All’improvviso è scomparsa ogni traccia dell’epidemia, come se qualcuno avesse chiuso la finestra del browser. Silenzio assoluto, notiziole di politica tiepide, grande risalto a trasmissioni trash, battutine, sfide a chi tiene una scopa in piedi.
I giornali “concorrenti”, certo
Non c’era una testata che non urlasse alla strage, poi hanno smesso contemporaneamente. Le stesse facce, le stesse voci che annunciavano l’apocalisse ora dicono di non esagerare. Repubblica e Libero, Fatto quotidiano e Giornale, è tutt’uno sporgere labbra e stringere spalle: dai, non esageriamo, è poco più di un’influenza. Ma come? Per due settimane c’è il conteggio degli infetti, “i giorni del contagio” con tanto di macchie di sangue e font a la 28 giorni dopo e adesso smettono di botto?

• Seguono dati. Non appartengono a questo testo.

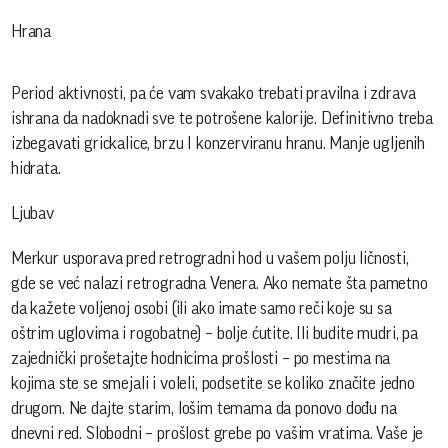
Hrana
Period aktivnosti, pa će vam svakako trebati pravilna i zdrava
ishrana da nadoknadi sve te potrošene kalorije. Definitivno treba
izbegavati grickalice, brzu I konzerviranu hranu. Manje ugljenih
hidrata.
Ljubav
Merkur usporava pred retrogradni hod u vašem polju ličnosti,
gde se već nalazi retrogradna Venera. Ako nemate šta pametno
da kažete voljenoj osobi (ili ako imate samo reči koje su sa
oštrim uglovima i rogobatne) – bolje ćutite. Ili budite mudri, pa
zajednički prošetajte hodnicima prošlosti – po mestima na
kojima ste se smejali i voleli, podsetite se koliko značite jedno
drugom. Ne dajte starim, lošim temama da ponovo dođu na
dnevni red. Slobodni – prošlost grebe po vašim vratima. Vaše je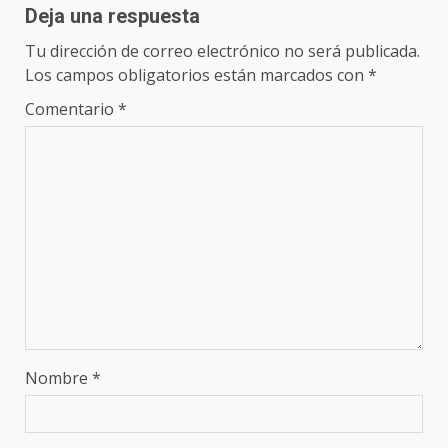
Deja una respuesta
Tu dirección de correo electrónico no será publicada.
Los campos obligatorios están marcados con
*
Comentario
*
Nombre
*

Dovete ammettere che sorge qualche dubbio sulla presunta pluralità dell’informazione: esiste un tasto rosso che lo premi e livella i giornali d’Italia? Come funziona? Lo premi e dalle scrivanie delle redazioni spunta fuori una statuina di Mr.Wolf che scuote la testa? Come si mette d’accordo Libero con Repubblica in meno di 48 ore?
Sono felice quest’isteria si sia placata, ma qualcosa va chiarito
Ero tra i pochi che teneva i toni bassi – e mi son pure preso insulti, vabbè – ma a questo punto mi interessa capire. Il motivo per cui è successo non è difficile: i soldi. In un paese che ha come core business B& B abusivi, l’immagine degli infetti non stimola a viaggiare. Le prenotazioni per quest’estate erano già crollate e fioccavano disdette. Non parliamo poi di luoghi d’aggregazione, stadi e commercianti che in un giorno fatturano cifre monstre.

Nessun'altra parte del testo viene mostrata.